A Dutch Jewish woman who saved the lives of hundreds of Jewish children during the Holocaust was honoured in Amsterdam on Sunday.
Seventy-eight years after Henriëtte Pimentel was killed at Auschwitz, she was awarded the Jewish Rescuers Citation at the Verzetsmuseum (The Resistance Museum), a museum telling the story of the “response of the civil Dutch population to the occupation by the dictatorial, racist Nazi-regime,” reported Dutch News.
During the Nazi occupation of the Netherlands, Pimentel ran an Amsterdam daycare situated across from the Hollandsche Schouwburg theatre where Jewish families were placed before being transported to death camps. The daycare successfully managed to smuggle many of their children out of the area in boxes and baskets.
With Nazis posted at the theatre but not at the daycare, older children would assist daycare rescuers in secretly passing young children through small windows in passing trams.

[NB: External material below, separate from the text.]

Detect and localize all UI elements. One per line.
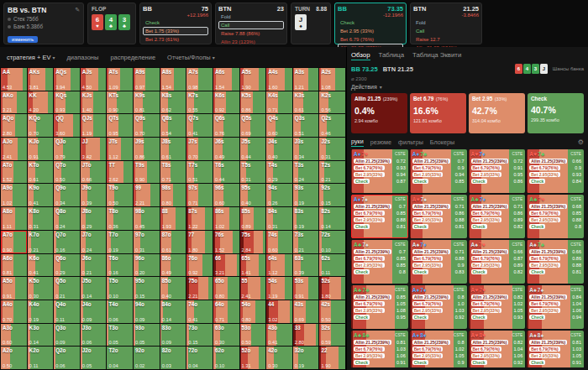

Pimental continued saving children for nine months before she was caught and arrested in 1943. She ended up at Westerbork and then Auschwitz, where she was murdered two months later. Many of the daycare’s staff and 70 children were also killed.
In total, between 500 and 800 children were rescued by members of the daycare and saved by the Dutch resistance.
Pimental came from a large Jewish family. She was considered a maverick as a childcare worker, ensuring every child had their own small chair and table with a vase of flowers in it and was known to never have lost her “inner child,” playing with the children in her care.
At the ceremony, organized by B’nai Brith International, four children (now adults) that Pimental helped rescue were present.